(Exercise brief)
When you repeat the entries, reproduce each line exactly and omit every picture.

BEGIN

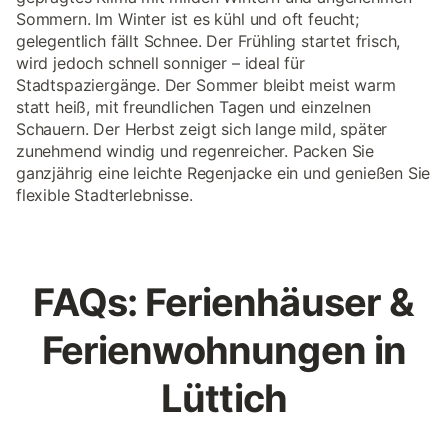
Sommern. Im Winter ist es kühl und oft feucht;
gelegentlich fällt Schnee. Der Frühling startet frisch,
wird jedoch schnell sonniger – ideal für
Stadtspaziergänge. Der Sommer bleibt meist warm
statt heiß, mit freundlichen Tagen und einzelnen
Schauern. Der Herbst zeigt sich lange mild, später
zunehmend windig und regenreicher. Packen Sie
ganzjährig eine leichte Regenjacke ein und genießen Sie
flexible Stadterlebnisse.
FAQs: Ferienhäuser &
Ferienwohnungen in
Lüttich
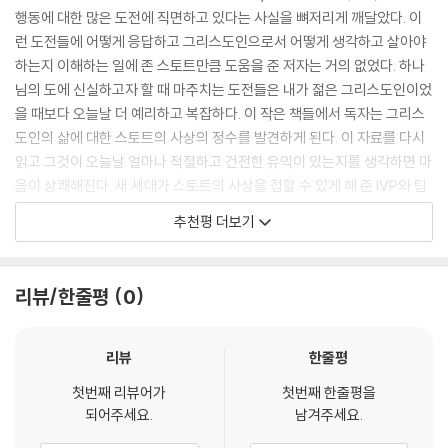
가지로 오늘날에도 전적으로 적실하다. 문제는 어떻게 새 세대의 독자들이
행동에 대한 많은 도전에 직면하고 있다는 사실을 뼈저리게 깨달았다. 이
것이다. 그래서 사람들은 도처에서 사랑을 찾고 있다.
이 중대한 저술에 접근하기 쉽도록 만들 것인가였다. 이 시리즈는 기존 책
런 도전들에 어떻게 응답하고 그리스도인으로서 어떻게 생각하고 살아야
---「1 교회에 대한 세상의 도전」중에서
을 다섯 가지 주요 주제에 기초하여 여러 권의 작은 책들로 나누고, 21세기
하는지 이해하는 일에 존 스토트만큼 도움을 준 저자는 거의 없었다. 하나
독자가 공감할 수 있는 최신 단어들로 개정하면서도 원본에 있는 저자의
님의 도에 신실하고자 할 때 마주치는 도전들은 내가 젊은 그리스도인이었
오랜 교회사에서 교회가 거룩한 세속성이라는 하나님이 주신 이중 정체성
사고 흐름과 문체를 유지하기 위해 매우 주의를 기울였다. 그리고 반성과
을 때보다 오늘날 더 예리하고 복잡하다. 이 작은 책들에서 독자는 그리스
을 제대로 보존한 적은 거의 없다. 대신, 양극단 사이를 왔다 갔다 하는 경
응답을 돕기 위해 각 장 끝에 현재 기독교 베스트셀러 저자 팀 체스터가 만
도인의 삶에 대한 스토트의 사상의 정수를 발견하게 된다. 이 자료를 다시
향이 있었다. 때로 자신의 거룩함을 지나치게 강조한 나머지, 교회는 세상
든 질문들을 덧붙였다.
읽고 그것이 오늘날 얼마나 적절하고 건전한 유익이 있는지를 생각하면 마
에서 한발 물러서서 자신의 사명을 매우 소홀히 했다. 때로는 자신의 세속
음이 상쾌해진다. 새 세대가 스토트의 사상을 접할 수 있게 해 준 IVP와 팀
성을 지나치게 강조한 나머지, 세상에 순응하면서 세상의 견해와 가치관에
이 시리즈는 시대를 사는 그리스도인들이 시간을 다루는 법, 곧 어떻게 우
체스터에게 감사한다.
동화되어 자신의 거룩함을 너무나 소홀히 했다. 하지만 교회는 선교를 감
추천평 더보기
리의 사고와 삶 속에서 과거와 현재와 미래를 결합시킬 수 있는지를 다루
당하기 위해 두 가지 부르심 모두에 신실하게 반응해야 하고, 정체성의 양
- 아지드 페르난도 (스리랑카 Youth for Christ 교육 책임자)
며, 그에 덧붙여 그리스도인들이 더 적게 말하고 더 많이 들어야 할 필요성
측면을 신실하게 보존해야 한다.
을 강조한다. 저자는 우리가 이중 귀 기울임의 능력을 개발함으로써 말씀
---「2 지역 교회를 통한 복음 전도」중에서
과학기술의 발달로 이전 어느 때보다 더 많은 음성이 우리의 주의를 끌기
리뷰/한줄평
0
에 대한 불성실함과 현대 세계에서의 부적실성을 피하고 오늘날 하나님의
위해 소란스럽게 외쳐 댄다. 하지만 동시에 사람들이 주의 깊게 경청하는
세상에 하나님의 말씀을 효과적으로 전할 것을 도전한다.
현대 교회의 비극 가운데 하나는 이런 그리스도의 총체적인 비전을 세분화
능력은 이전 어느 때보다 저하된 듯하다. 존 스토트의 강연과 저술은 특히
리뷰
한줄평
해서 그분의 관심사 중 이것 혹은 저것을 택하고 다른 것들은 제외시켜 버
두 가지 면에서 유명하다. 스토트는 하나님을 위해 신실하게 살기 위해 하
리는 것이다.…20세기의 교회들이 주로 몰두해 온 일은 구조적 연합을 추
나님께 주의 깊게 귀 기울이는 법을 가르쳤다. 그리고 스토트는 하나님의
첫번째 리뷰어가
첫번째 한줄평을
구하는 것이었다. 그러나 그들은 종종 진정한 연합을 이루어 주는, 그리고
목적들을 명료하게 전달하기 위해 세상에 민감하게 귀 기울이는 법에 대한
되어주세요.
남겨주세요.
그 연합을 자라게 하는 수단인 진리와 생명은 그만큼 추구하지 않았다. 또
모범이 되었다. 스토트는 우리에게 듣는 법을 가르쳤다. 이 때문에 『시대를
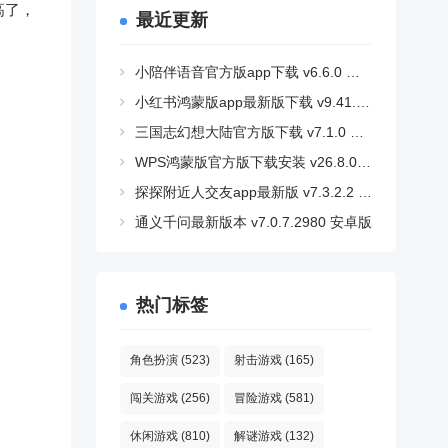
高了，
最近更新
小陪伴语音官方版app下载 v6.6.0 安卓版
小红书鸿蒙版app最新版下载 v9.41.2 安卓版
三国志幻想大陆官方版下载 v7.1.0 安卓版
WPS鸿蒙版官方版下载安装 v26.8.0 安卓版
探探附近人交友app最新版 v7.3.2.2 安卓版
通义千问最新版本 v7.0.7.2980 安卓版
热门标签
角色扮演
(523)
射击游戏
(165)
闯关游戏
(256)
冒险游戏
(581)
休闲游戏
(810)
解谜游戏
(132)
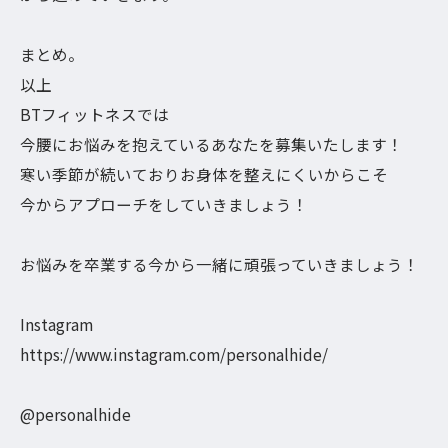
まとめ。
以上
BTフィットネスでは
今腰にお悩みを抱えているあなたを募集いたします！
寒い季節が続いておりお身体を整えにくいからこそ
今からアプローチをしていきましょう！
お悩みを卒業する今から一緒に頑張っていきましょう！
Instagram
https://www.instagram.com/personalhide/
@personalhide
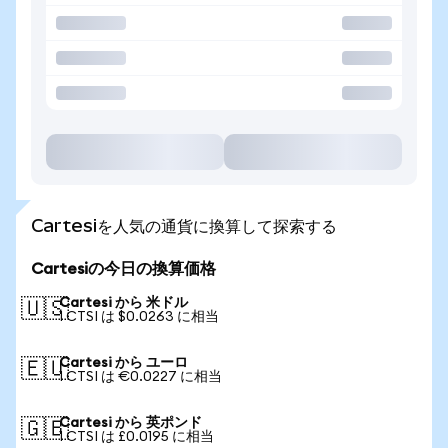
Cartesiを人気の通貨に換算して探索する
Cartesiの今日の換算価格
Cartesi から 米ドル
🇺🇸
1 CTSI は $0.0263 に相当
Cartesi から ユーロ
🇪🇺
1 CTSI は €0.0227 に相当
Cartesi から 英ポンド
🇬🇧
1 CTSI は £0.0195 に相当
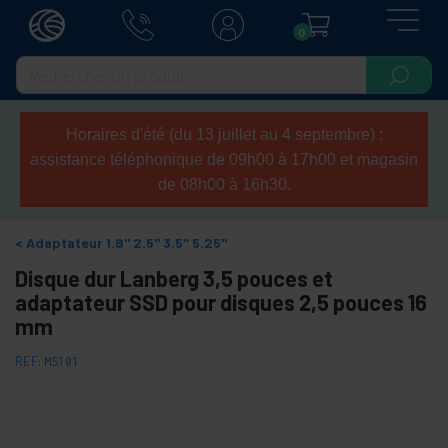
0
Horaires d'été (du 13 juillet au 4 septembre) :
assistance téléphonique de 09h00 à 17h00 et magasin
de 08h00 à 16h30.
Adaptateur 1.8" 2.5" 3.5" 5.25"
Disque dur Lanberg 3,5 pouces et
adaptateur SSD pour disques 2,5 pouces 16
mm
REF:
MS101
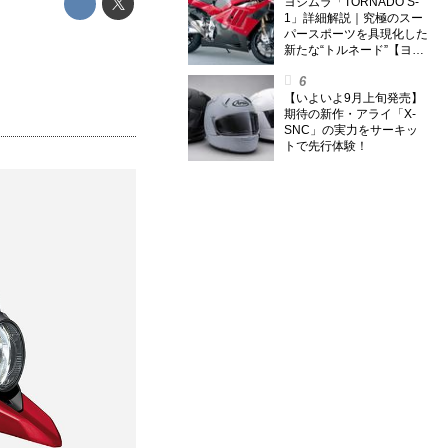
外】
ヨシムラ「TORNADO S-
1」詳細解説｜究極のスー
パースポーツを具現化した
新たな“トルネード”【ヨシ
ムラ伝】
【いよいよ9月上旬発売】
期待の新作・アライ「X-
SNC」の実力をサーキッ
トで先行体験！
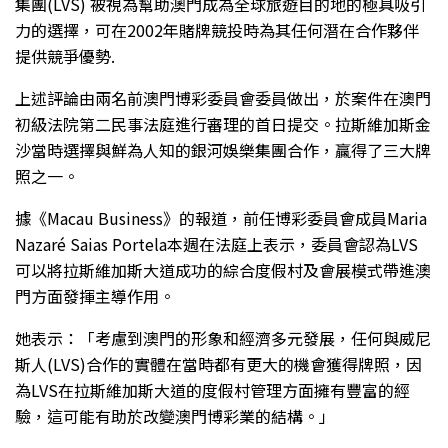
集團(LVS) 被視為幫助澳門成為全球旅遊目的地的極具吸引
力的選擇，可在2002年賭牌競投時為其任何潛在合作夥伴
提供競爭優勢.
上述評論由兩名前澳門博彩委員會委員做出，於案件在澳門
初級法院第二民事法庭進行審理的首日提交。拉斯維加斯金
沙當時選擇與鮮為人知的銀河娛樂集團合作，贏得了三大牌
照之一。
據《Macau Business》的報道，前任博彩委員會成員Maria
Nazaré Saias Portela本週在法庭上表示，委員會認為LVS
可以將拉斯維加斯大道成功的綜合度假村及會展模式帶進澳
門方面發揮主導作用。
她表示：「考慮到澳門的形象和經濟多元發展，任何與威尼
斯人(LVS)合作的實體在當時都有更大的機會獲得牌照，因
為LVS在拉斯維加斯大道的度假村管理方面擁有豐富的經
驗，這可能有助於改變澳門博彩業的結構。」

END

(Written solution)
Sommern. Im Winter ist es kühl und oft feucht;
gelegentlich fällt Schnee. Der Frühling startet frisch,
wird jedoch schnell sonniger – ideal für
Stadtspaziergänge. Der Sommer bleibt meist warm
statt heiß, mit freundlichen Tagen und einzelnen
Schauern. Der Herbst zeigt sich lange mild, später
zunehmend windig und regenreicher. Packen Sie
ganzjährig eine leichte Regenjacke ein und genießen Sie
flexible Stadterlebnisse.
FAQs: Ferienhäuser &
Ferienwohnungen in
Lüttich
가지로 오늘날에도 전적으로 적실하다. 문제는 어떻게 새 세대의 독자들이
행동에 대한 많은 도전에 직면하고 있다는 사실을 뼈저리게 깨달았다. 이
것이다. 그래서 사람들은 도처에서 사랑을 찾고 있다.
이 중대한 저술에 접근하기 쉽도록 만들 것인가였다. 이 시리즈는 기존 책
런 도전들에 어떻게 응답하고 그리스도인으로서 어떻게 생각하고 살아야
---「1 교회에 대한 세상의 도전」중에서
을 다섯 가지 주요 주제에 기초하여 여러 권의 작은 책들로 나누고, 21세기
하는지 이해하는 일에 존 스토트만큼 도움을 준 저자는 거의 없었다. 하나
독자가 공감할 수 있는 최신 단어들로 개정하면서도 원본에 있는 저자의
님의 도에 신실하고자 할 때 마주치는 도전들은 내가 젊은 그리스도인이었
오랜 교회사에서 교회가 거룩한 세속성이라는 하나님이 주신 이중 정체성
사고 흐름과 문체를 유지하기 위해 매우 주의를 기울였다. 그리고 반성과
을 때보다 오늘날 더 예리하고 복잡하다. 이 작은 책들에서 독자는 그리스
을 제대로 보존한 적은 거의 없다. 대신, 양극단 사이를 왔다 갔다 하는 경
응답을 돕기 위해 각 장 끝에 현재 기독교 베스트셀러 저자 팀 체스터가 만
도인의 삶에 대한 스토트의 사상의 정수를 발견하게 된다. 이 자료를 다시
향이 있었다. 때로 자신의 거룩함을 지나치게 강조한 나머지, 교회는 세상
든 질문들을 덧붙였다.
읽고 그것이 오늘날 얼마나 적절하고 건전한 유익이 있는지를 생각하면 마
에서 한발 물러서서 자신의 사명을 매우 소홀히 했다. 때로는 자신의 세속
음이 상쾌해진다. 새 세대가 스토트의 사상을 접할 수 있게 해 준 IVP와 팀
성을 지나치게 강조한 나머지, 세상에 순응하면서 세상의 견해와 가치관에
이 시리즈는 시대를 사는 그리스도인들이 시간을 다루는 법, 곧 어떻게 우
체스터에게 감사한다.
동화되어 자신의 거룩함을 너무나 소홀히 했다. 하지만 교회는 선교를 감
추천평 더보기
리의 사고와 삶 속에서 과거와 현재와 미래를 결합시킬 수 있는지를 다루
당하기 위해 두 가지 부르심 모두에 신실하게 반응해야 하고, 정체성의 양
- 아지드 페르난도 (스리랑카 Youth for Christ 교육 책임자)
며, 그에 덧붙여 그리스도인들이 더 적게 말하고 더 많이 들어야 할 필요성
측면을 신실하게 보존해야 한다.
을 강조한다. 저자는 우리가 이중 귀 기울임의 능력을 개발함으로써 말씀
---「2 지역 교회를 통한 복음 전도」중에서
과학기술의 발달로 이전 어느 때보다 더 많은 음성이 우리의 주의를 끌기
리뷰/한줄평
0
에 대한 불성실함과 현대 세계에서의 부적실성을 피하고 오늘날 하나님의
위해 소란스럽게 외쳐 댄다. 하지만 동시에 사람들이 주의 깊게 경청하는
세상에 하나님의 말씀을 효과적으로 전할 것을 도전한다.
현대 교회의 비극 가운데 하나는 이런 그리스도의 총체적인 비전을 세분화
능력은 이전 어느 때보다 저하된 듯하다. 존 스토트의 강연과 저술은 특히
리뷰
한줄평
해서 그분의 관심사 중 이것 혹은 저것을 택하고 다른 것들은 제외시켜 버
두 가지 면에서 유명하다. 스토트는 하나님을 위해 신실하게 살기 위해 하
리는 것이다.…20세기의 교회들이 주로 몰두해 온 일은 구조적 연합을 추
나님께 주의 깊게 귀 기울이는 법을 가르쳤다. 그리고 스토트는 하나님의
첫번째 리뷰어가
첫번째 한줄평을
구하는 것이었다. 그러나 그들은 종종 진정한 연합을 이루어 주는, 그리고
목적들을 명료하게 전달하기 위해 세상에 민감하게 귀 기울이는 법에 대한
되어주세요.
남겨주세요.
그 연합을 자라게 하는 수단인 진리와 생명은 그만큼 추구하지 않았다. 또
모범이 되었다. 스토트는 우리에게 듣는 법을 가르쳤다. 이 때문에 『시대를
高了，
最近更新
小陪伴语音官方版app下载 v6.6.0 安卓版
小红书鸿蒙版app最新版下载 v9.41.2 安卓版
三国志幻想大陆官方版下载 v7.1.0 安卓版
WPS鸿蒙版官方版下载安装 v26.8.0 安卓版
探探附近人交友app最新版 v7.3.2.2 安卓版
通义千问最新版本 v7.0.7.2980 安卓版
热门标签
角色扮演
(523)
射击游戏
(165)
闯关游戏
(256)
冒险游戏
(581)
休闲游戏
(810)
解谜游戏
(132)
まとめ。
以上
BTフィットネスでは
今腰にお悩みを抱えているあなたを募集いたします！
寒い季節が続いておりお身体を整えにくいからこそ
今からアプローチをしていきましょう！
お悩みを卒業する今から一緒に頑張っていきましょう！
Instagram
https://www.instagram.com/personalhide/
@personalhide
Cartesiを人気の通貨に換算して探索する
Cartesiの今日の換算価格
Cartesi から 米ドル
🇺🇸
1 CTSI は $0.0263 に相当
Cartesi から ユーロ
🇪🇺
1 CTSI は €0.0227 に相当
Cartesi から 英ポンド
🇬🇧
1 CTSI は £0.0195 に相当
0
Horaires d'été (du 13 juillet au 4 septembre) :
assistance téléphonique de 09h00 à 17h00 et magasin
de 08h00 à 16h30.
Adaptateur 1.8" 2.5" 3.5" 5.25"
Disque dur Lanberg 3,5 pouces et
adaptateur SSD pour disques 2,5 pouces 16
mm
REF:
MS101
外】
ヨシムラ「TORNADO S-
1」詳細解説｜究極のスー
パースポーツを具現化した
新たな“トルネード”【ヨシ
ムラ伝】
【いよいよ9月上旬発売】
期待の新作・アライ「X-
SNC」の実力をサーキッ
トで先行体験！
集團(LVS) 被視為幫助澳門成為全球旅遊目的地的極具吸引
力的選擇，可在2002年賭牌競投時為其任何潛在合作夥伴
提供競爭優勢.
上述評論由兩名前澳門博彩委員會委員做出，於案件在澳門
初級法院第二民事法庭進行審理的首日提交。拉斯維加斯金
沙當時選擇與鮮為人知的銀河娛樂集團合作，贏得了三大牌
照之一。
據《Macau Business》的報道，前任博彩委員會成員Maria
Nazaré Saias Portela本週在法庭上表示，委員會認為LVS
可以將拉斯維加斯大道成功的綜合度假村及會展模式帶進澳
門方面發揮主導作用。
她表示：「考慮到澳門的形象和經濟多元發展，任何與威尼
斯人(LVS)合作的實體在當時都有更大的機會獲得牌照，因
為LVS在拉斯維加斯大道的度假村管理方面擁有豐富的經
驗，這可能有助於改變澳門博彩業的結構。」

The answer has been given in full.